= The Midas Coffin =

1975 novel by Martin Cruz Smith

First edition (publ. Dell Books)

The Midas Coffin is a novel by Martin Cruz Smith published under the pseudonym Simon Quinn in 1975. It was fifth of six installments in a series titled The Inquisitor. The entire series was published inside a two-year span between 1974 and 1975. The novel's protagonist is a former CIA agent named Francis Xavier Killy who has become a lay brother in the Militia Christi. The novel follows Killy as he tries to track down a killer among a group of fanatics while trying to handle a train heist orchestrated by a former colleague. It was nominated by the Mystery Writers of America for an Edgar Award in the category of Best Paperback Original Novel, Smith's third Edgar nomination.

==Plot==

A suicide bomber named Ivan Bolotny attempts to destroy Lenin's Mausoleum but ends up killing himself in a locked room. Shortly thereafter, his brother is murdered, and a bishop named Nescou goes missing. The Militia Christi is tasked by the Catholic Church with solving the crime due to potential church member involvement, and their lay brother Francis Killey is sent to Switzerland to track down Nescou. While there, Killey encounters Carlin, a former colleague of the British Secret Service, who has partnered with a Russian massage therapist named Marya. It is revealed that Marya, Nescou, and the Bolotny brothers were members of a fanatical anti-sex sect called Skoptsy. Carlin, not part of the sect, tells Killey he left the Secret Service after inheriting money and stealing a titaniumpatent. His company went bankrupt, prompting him to plan a train heist with Killey's help. Killey informs his superior, Cella, who approves the plan. The heist involves breaking into a stationary Russian train to steal gold bullion and replace it with gold-plated lead. Despite success, the Skoptsy ambush Killey. Nescou tries to kill Killey but fails. Killey reports to Cella and is sent to Russia to find Nescou and the gold in Sochi. While in a mud bath, Killey discovers the gold is hidden under the baths. Nescou attempts to drown Killey, but Killey submerges him first.
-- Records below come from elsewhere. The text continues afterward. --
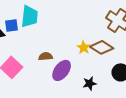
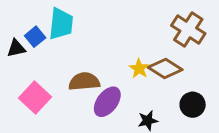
blue square: (12, 25) -> (35, 37), turned -32
brown semicircle: (46, 56) -> (84, 82), size x1.5

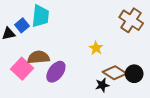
brown diamond: (165, 69) -> (115, 73), moved
brown semicircle: (84, 82) -> (38, 57), moved
purple ellipse: (107, 102) -> (56, 72), moved

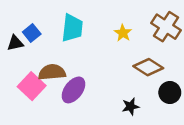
cyan trapezoid: (41, 16) -> (72, 28), moved
yellow star: (96, 48) -> (123, 33), moved
brown diamond: (115, 73) -> (148, 67), moved

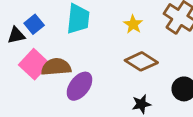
brown diamond: (148, 67) -> (141, 61), moved
pink square: (32, 86) -> (34, 64), moved

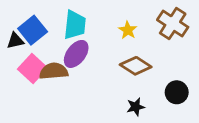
blue square: (34, 24) -> (33, 30), size x1.5
purple ellipse: (79, 86) -> (76, 54), moved

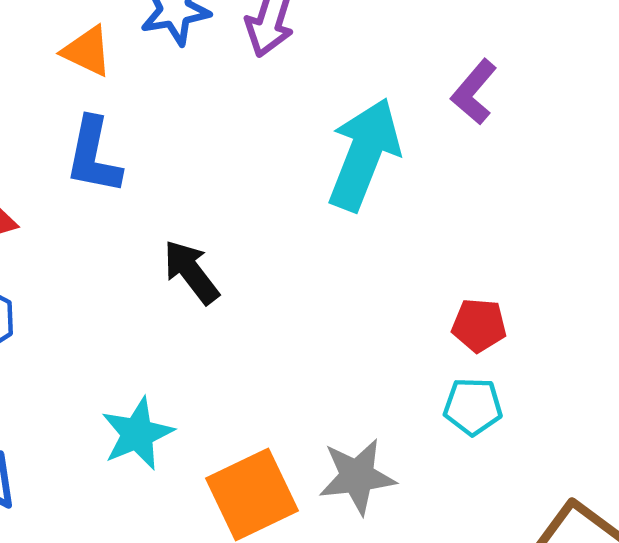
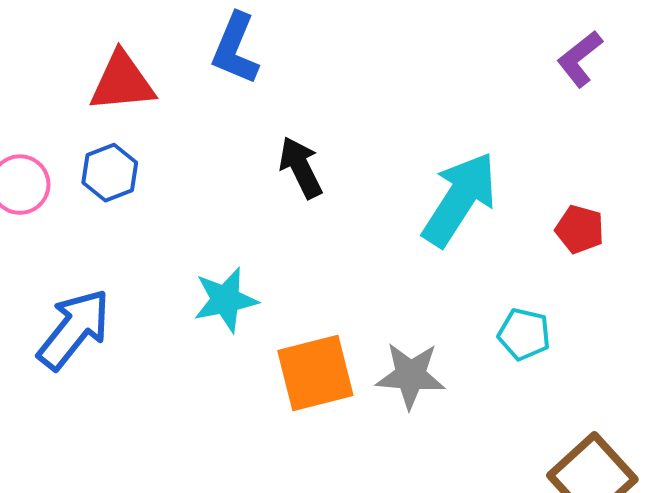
cyan arrow: (364, 154) -> (459, 199), moved
red pentagon: (479, 325) -> (580, 229), moved

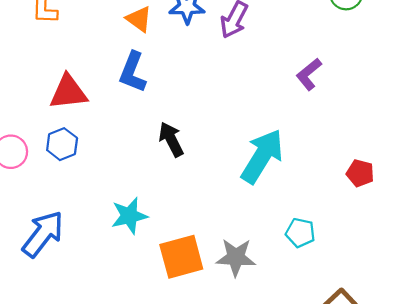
purple L-shape: (580, 59) -> (309, 74), moved
red pentagon: (580, 229) -> (360, 173), moved

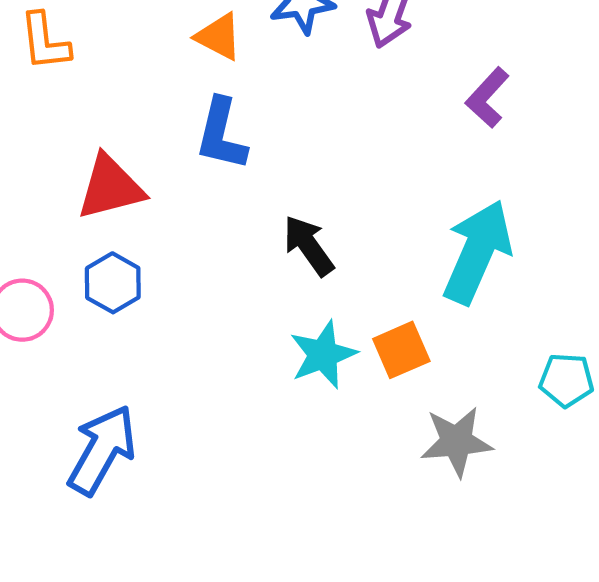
purple L-shape: (309, 74) -> (487, 98), moved
cyan star: (129, 216) -> (323, 355), moved
orange square: (181, 257) -> (401, 350), moved, size x0.7

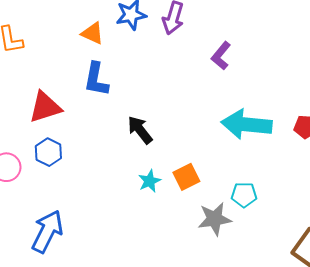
cyan arrow: (477, 252) -> (247, 124), moved, turned -105
cyan star: (323, 355) -> (149, 181), size x0.7
cyan pentagon: (566, 380) -> (244, 195), moved

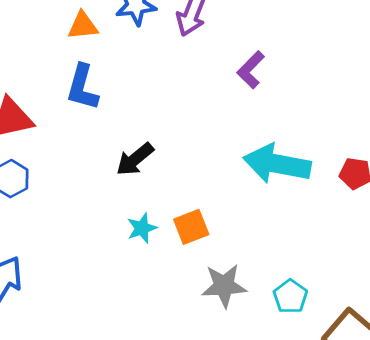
orange triangle: (93, 33) -> (83, 26), turned -35
black arrow: (140, 130) -> (135, 159), turned -96
cyan pentagon: (244, 195) -> (290, 296), moved, turned 30

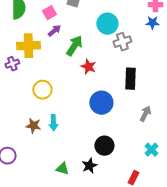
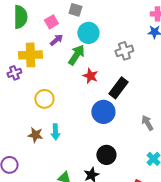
cyan circle: (107, 24) -> (88, 33), moved
black rectangle: (130, 79) -> (118, 88), moved, turned 35
gray arrow: (145, 114) -> (147, 123), turned -56

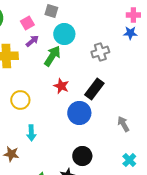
red star: (90, 76) -> (61, 86), moved
brown star: (35, 135) -> (11, 154), moved

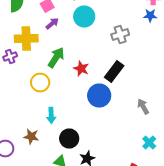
green arrow: (52, 56) -> (56, 58), moved
black circle: (82, 156) -> (69, 138), moved

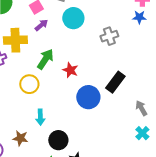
black rectangle: (114, 72) -> (115, 82), moved
gray arrow: (143, 106) -> (141, 108), moved
cyan cross: (149, 142) -> (142, 133), moved

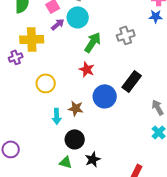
cyan circle: (73, 18) -> (78, 17), moved
green arrow: (45, 59) -> (93, 42), moved
brown star: (20, 138) -> (76, 108), moved

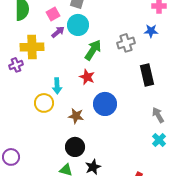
blue star: (156, 16) -> (151, 31), moved
black rectangle: (132, 81) -> (147, 75), moved, turned -50
yellow circle: (46, 83) -> (44, 103), moved
cyan arrow: (57, 116) -> (57, 86), moved

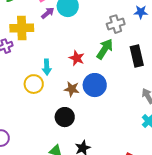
green arrow: (93, 50) -> (105, 49), moved
brown star: (76, 116) -> (72, 89), moved
black circle: (75, 147) -> (65, 117), moved

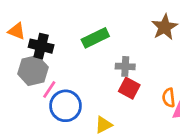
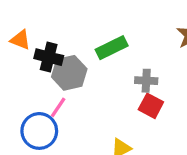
gray hexagon: (33, 71) -> (69, 73), moved
blue circle: (65, 106) -> (39, 131), moved

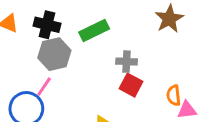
black cross: (49, 57) -> (47, 25), moved

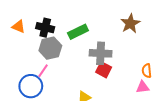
gray cross: (127, 62) -> (101, 53), size x1.5
orange semicircle: (174, 95) -> (147, 71), moved

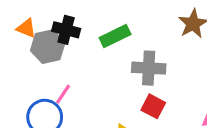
gray hexagon: (50, 48) -> (48, 47), moved
red square: (104, 70) -> (153, 106), moved

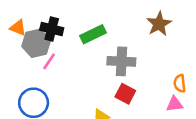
pink line: (63, 94) -> (49, 61), moved

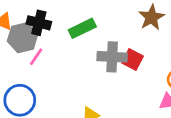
red square: (125, 94) -> (132, 60), moved

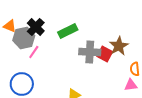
brown star: (152, 17) -> (119, 46), moved
black cross: (39, 23) -> (36, 27), turned 30

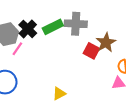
black cross: (36, 27) -> (28, 29), moved
gray cross: (90, 52) -> (76, 24), moved

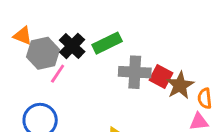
gray cross: (76, 24) -> (135, 72), moved
brown star: (106, 42) -> (180, 85), moved

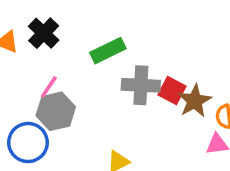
black cross: (72, 46) -> (44, 33), moved
gray hexagon: (43, 53) -> (56, 111), moved

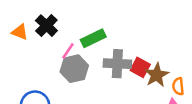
pink line: (49, 87) -> (68, 51), moved
gray hexagon: (56, 111) -> (74, 69), moved

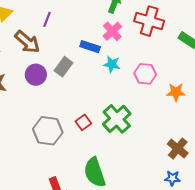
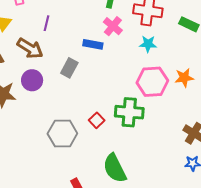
cyan star: (112, 64) -> (148, 44), moved
pink hexagon: (145, 74) -> (152, 82), moved, size x1.4
purple circle: (36, 75) -> (32, 80), moved
green cross: (117, 119) -> (129, 112), turned -36

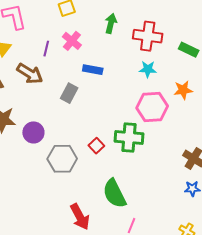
pink cross: (113, 26) -> (72, 41), moved
orange star: (184, 78) -> (183, 90), moved
purple circle: (32, 80) -> (33, 132), moved

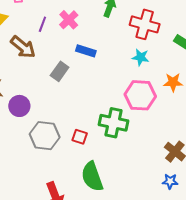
red square: (96, 146) -> (80, 137), moved, turned -35

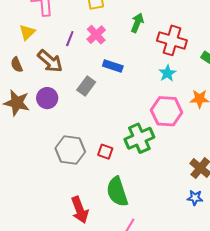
cyan star: (141, 57) -> (167, 73), turned 30
purple circle: (19, 106) -> (47, 98), moved
green cross: (114, 123) -> (139, 138), turned -36

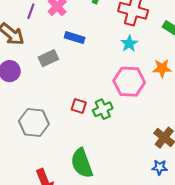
gray rectangle: (86, 86) -> (48, 58), turned 30
green cross: (139, 138) -> (103, 109), size x0.7
red square: (105, 152) -> (79, 106), moved

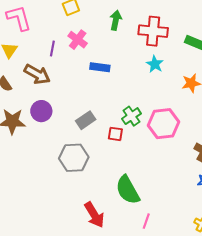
gray rectangle: (48, 58) -> (86, 120), moved
pink hexagon: (129, 82) -> (163, 124), moved
green cross: (103, 109) -> (131, 116), moved

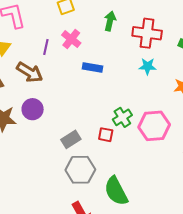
cyan star: (155, 64) -> (148, 66), turned -30
gray rectangle: (86, 120) -> (71, 139), moved
gray hexagon: (74, 158) -> (80, 170), moved

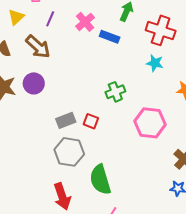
purple line: (46, 47) -> (50, 19), moved
blue rectangle: (92, 67) -> (110, 37), moved
green cross: (122, 117) -> (115, 92), moved
red square: (106, 135) -> (91, 121), moved

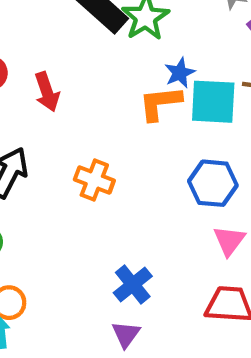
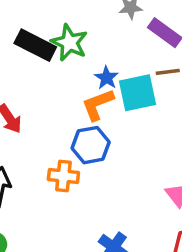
blue hexagon: (213, 183) -> (91, 145), moved

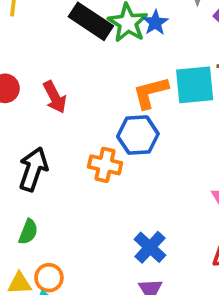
blue star: (106, 78) -> (155, 23), moved

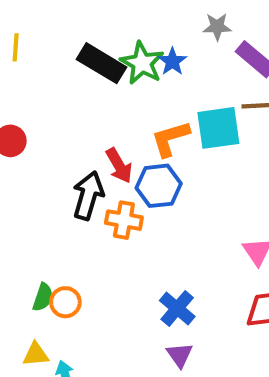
red arrow: (55, 97) -> (119, 166), moved
black arrow: (33, 169) -> (88, 196), moved
orange circle: (49, 278) -> (65, 302), moved

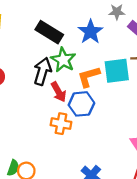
blue star: (172, 61) -> (90, 32), size x1.5
green star: (142, 63) -> (63, 60), moved
black arrow: (88, 196) -> (42, 71), moved

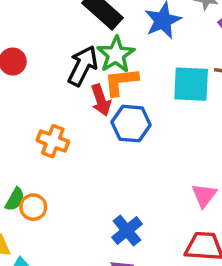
orange L-shape: (89, 77) -> (121, 82), moved
orange cross: (61, 124) -> (53, 141), moved

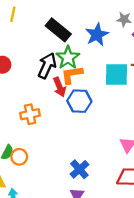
orange cross: (53, 141) -> (30, 114), turned -30

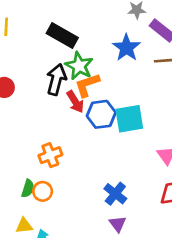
blue star: (97, 35) -> (126, 48), moved
cyan square: (117, 75) -> (129, 119), moved
orange cross: (30, 114) -> (50, 155), moved

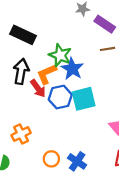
blue star: (126, 48) -> (72, 69), moved
green star: (79, 66) -> (60, 55), moved
orange circle: (43, 191) -> (51, 159), moved

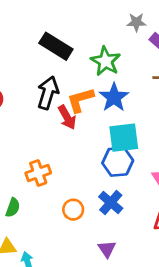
green star: (60, 55) -> (106, 61), moved
blue hexagon: (60, 97) -> (118, 162), moved
blue cross: (77, 161) -> (111, 203), moved

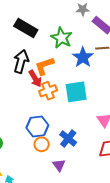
blue star: (114, 97) -> (83, 57), moved
blue hexagon: (118, 162) -> (37, 127), moved
orange cross: (38, 173) -> (48, 91), moved
purple triangle: (107, 249) -> (59, 165), moved

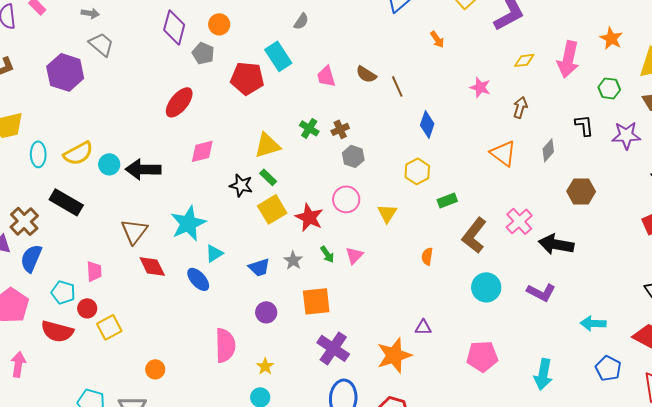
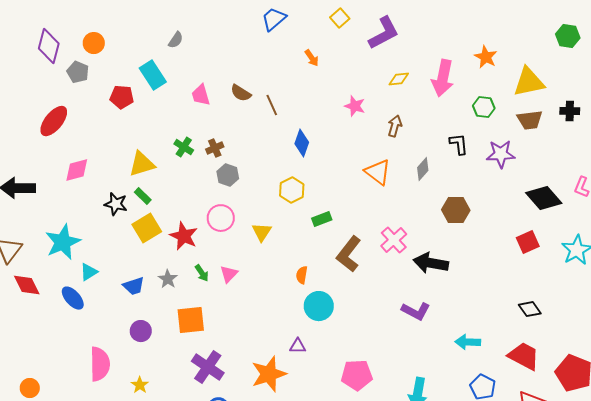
red pentagon: (247, 78) -> (122, 97), size x0.7
cyan circle: (486, 287) -> (319, 306), moved

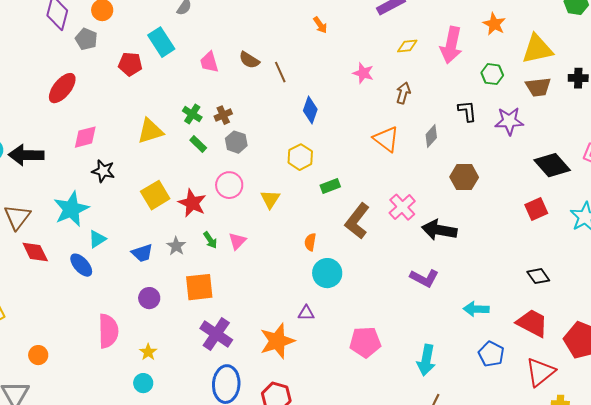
green rectangle: (143, 196) -> (198, 144), moved
black star: (116, 204) -> (103, 171), moved

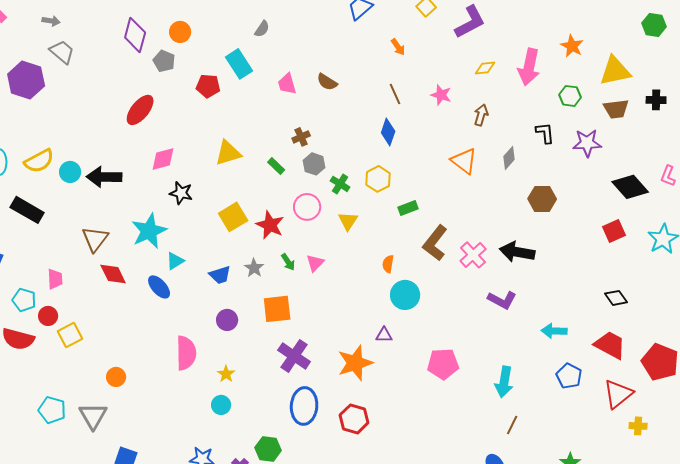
brown line: (280, 72) -> (395, 94), moved
green cross: (192, 114) -> (340, 184), moved
pink cross: (402, 207) -> (473, 255), moved

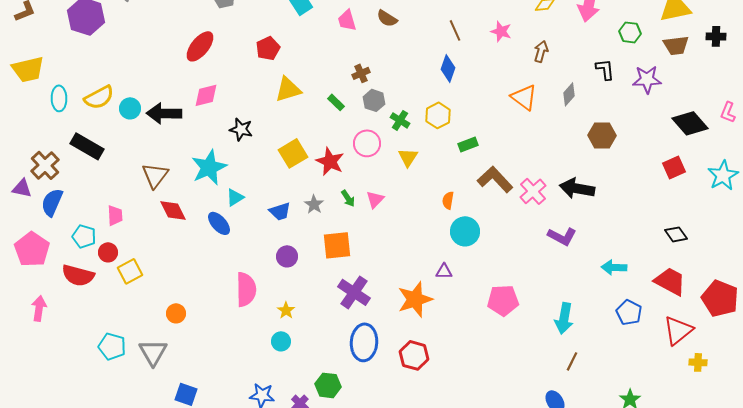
red pentagon: (208, 86) -> (268, 48), moved, turned -30
pink diamond: (163, 159) -> (206, 95), moved
brown L-shape: (435, 243) -> (495, 179), turned 99

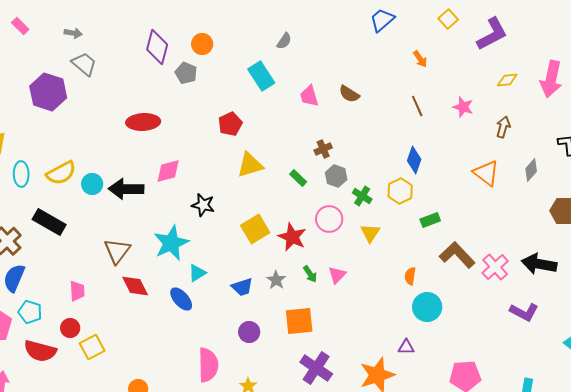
red ellipse: (200, 46) -> (143, 122), moved, turned 48
blue diamond: (448, 68) -> (414, 160), moved
cyan pentagon: (84, 236) -> (30, 312), moved

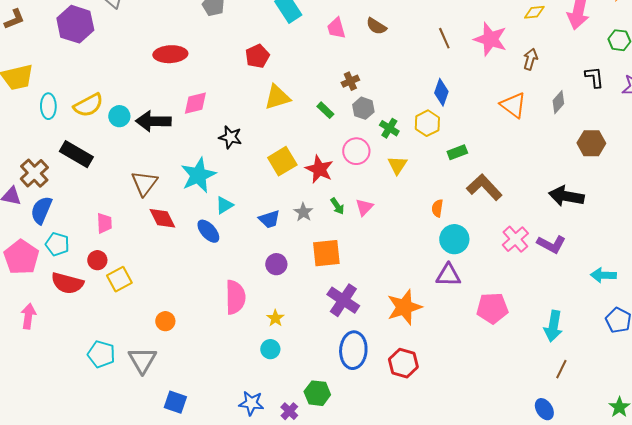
pink star: (463, 107) -> (490, 39), size x1.6
pink cross: (495, 267) -> (515, 239), moved
purple triangle: (406, 347) -> (448, 275), moved, size x1.5

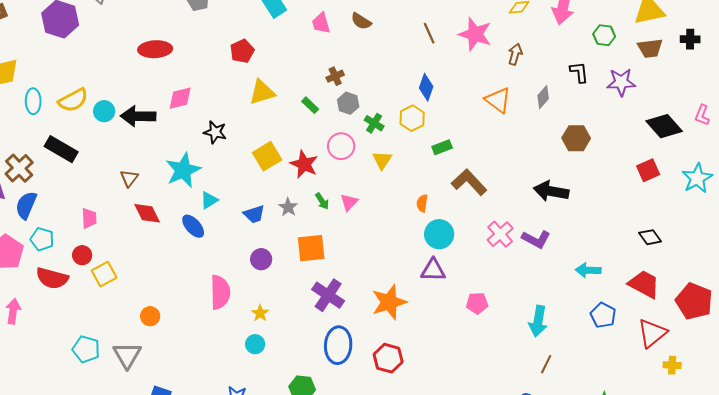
brown triangle: (144, 183) -> (129, 178), size x0.7
pink pentagon: (492, 308) -> (477, 303), size x0.7

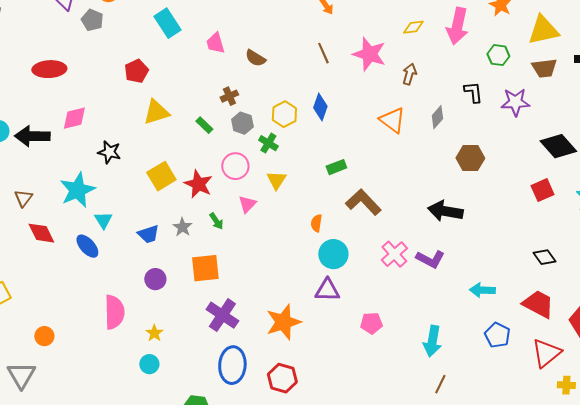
brown semicircle: (361, 21) -> (255, 58), moved
yellow hexagon: (412, 118) -> (284, 114), moved
cyan triangle: (209, 200) -> (103, 220), turned -30
pink triangle: (349, 202) -> (247, 204), moved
Killey returns to Switzerland, expecting Carlin, who intends to dilute the gold's quality. Killey tracks Carlin to a smelting plant. They confront each other, revealing Carlin's ignorance of the ambush. Killey mentions the grandson of the man whose patent Carlin stole seeks revenge. The man enters and shoots Carlin. Killey returns to Rome, meets his former girlfriend, and tells his partner Mario he plans to ensure her happiness and rescue her if needed.